**Your assignment**:
The full data must be written out exactly, with every line included.
-- Opening Marker --
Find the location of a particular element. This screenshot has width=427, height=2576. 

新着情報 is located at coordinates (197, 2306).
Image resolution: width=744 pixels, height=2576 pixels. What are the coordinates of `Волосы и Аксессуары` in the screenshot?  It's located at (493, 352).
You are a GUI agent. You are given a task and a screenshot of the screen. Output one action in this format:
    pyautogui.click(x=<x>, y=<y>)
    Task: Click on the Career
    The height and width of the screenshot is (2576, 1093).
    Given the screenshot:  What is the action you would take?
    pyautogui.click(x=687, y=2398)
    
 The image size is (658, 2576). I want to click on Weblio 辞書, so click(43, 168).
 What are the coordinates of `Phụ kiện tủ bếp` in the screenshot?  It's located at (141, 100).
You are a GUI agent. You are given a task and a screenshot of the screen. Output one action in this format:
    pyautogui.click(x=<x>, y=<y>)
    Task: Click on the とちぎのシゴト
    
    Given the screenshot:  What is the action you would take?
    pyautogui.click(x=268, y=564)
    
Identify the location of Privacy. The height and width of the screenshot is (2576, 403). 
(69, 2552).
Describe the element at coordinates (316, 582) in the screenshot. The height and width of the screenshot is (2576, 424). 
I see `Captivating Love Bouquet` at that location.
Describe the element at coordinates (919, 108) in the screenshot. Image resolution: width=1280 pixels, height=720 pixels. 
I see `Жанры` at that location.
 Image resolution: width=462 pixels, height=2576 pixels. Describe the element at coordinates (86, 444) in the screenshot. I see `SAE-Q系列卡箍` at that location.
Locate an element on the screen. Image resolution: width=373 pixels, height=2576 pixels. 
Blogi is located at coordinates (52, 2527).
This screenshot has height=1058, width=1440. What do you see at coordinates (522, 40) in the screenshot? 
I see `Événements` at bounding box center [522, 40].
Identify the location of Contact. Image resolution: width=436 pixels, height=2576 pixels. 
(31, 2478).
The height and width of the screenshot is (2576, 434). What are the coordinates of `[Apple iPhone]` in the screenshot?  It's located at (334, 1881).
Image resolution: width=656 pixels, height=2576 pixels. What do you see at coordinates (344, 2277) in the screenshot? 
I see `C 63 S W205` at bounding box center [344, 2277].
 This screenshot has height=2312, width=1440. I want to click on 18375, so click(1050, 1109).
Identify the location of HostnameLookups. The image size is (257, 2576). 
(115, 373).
-- Closing Marker --
**Exercise solution**:
Find the location of a particular element. This screenshot has width=427, height=2576. 

新着情報 is located at coordinates (197, 2306).
Image resolution: width=744 pixels, height=2576 pixels. What are the coordinates of `Волосы и Аксессуары` in the screenshot?  It's located at (493, 352).
You are a GUI agent. You are given a task and a screenshot of the screen. Output one action in this format:
    pyautogui.click(x=<x>, y=<y>)
    Task: Click on the Career
    The height and width of the screenshot is (2576, 1093).
    Given the screenshot:  What is the action you would take?
    pyautogui.click(x=687, y=2398)
    
 The image size is (658, 2576). I want to click on Weblio 辞書, so click(43, 168).
 What are the coordinates of `Phụ kiện tủ bếp` in the screenshot?  It's located at (141, 100).
You are a GUI agent. You are given a task and a screenshot of the screen. Output one action in this format:
    pyautogui.click(x=<x>, y=<y>)
    Task: Click on the とちぎのシゴト
    
    Given the screenshot:  What is the action you would take?
    pyautogui.click(x=268, y=564)
    
Identify the location of Privacy. The height and width of the screenshot is (2576, 403). 
(69, 2552).
Describe the element at coordinates (316, 582) in the screenshot. The height and width of the screenshot is (2576, 424). 
I see `Captivating Love Bouquet` at that location.
Describe the element at coordinates (919, 108) in the screenshot. Image resolution: width=1280 pixels, height=720 pixels. 
I see `Жанры` at that location.
 Image resolution: width=462 pixels, height=2576 pixels. Describe the element at coordinates (86, 444) in the screenshot. I see `SAE-Q系列卡箍` at that location.
Locate an element on the screen. Image resolution: width=373 pixels, height=2576 pixels. 
Blogi is located at coordinates (52, 2527).
This screenshot has height=1058, width=1440. What do you see at coordinates (522, 40) in the screenshot? 
I see `Événements` at bounding box center [522, 40].
Identify the location of Contact. Image resolution: width=436 pixels, height=2576 pixels. 
(31, 2478).
The height and width of the screenshot is (2576, 434). What are the coordinates of `[Apple iPhone]` in the screenshot?  It's located at (334, 1881).
Image resolution: width=656 pixels, height=2576 pixels. What do you see at coordinates (344, 2277) in the screenshot? 
I see `C 63 S W205` at bounding box center [344, 2277].
 This screenshot has height=2312, width=1440. I want to click on 18375, so click(1050, 1109).
Identify the location of HostnameLookups. The image size is (257, 2576). 
(115, 373).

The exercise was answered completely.